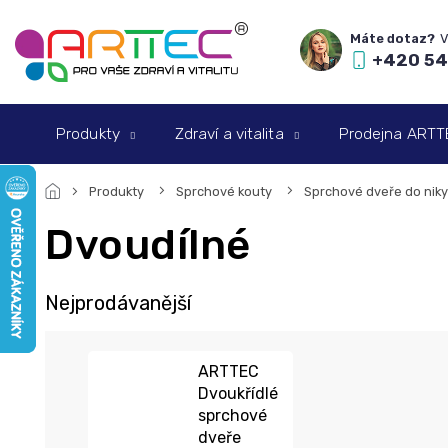
Přejít
na
obsah
+420 54
Produkty
Zdraví a vitalita
Prodejna ARTTEC
Produkty
Sprchové kouty
Sprchové dveře do niky
Dvoudílné
Nejprodávanější
ARTTEC
Dvoukřídlé
sprchové
dveře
━━━━━━━━━━━━━━━━
Exercise brief:
The preceding entries are to be written out again exactly, with the pictures removed.

Finished task:
Přejít
na
obsah
+420 54
Produkty
Zdraví a vitalita
Prodejna ARTTEC
Produkty
Sprchové kouty
Sprchové dveře do niky
Dvoudílné
Nejprodávanější
ARTTEC
Dvoukřídlé
sprchové
dveře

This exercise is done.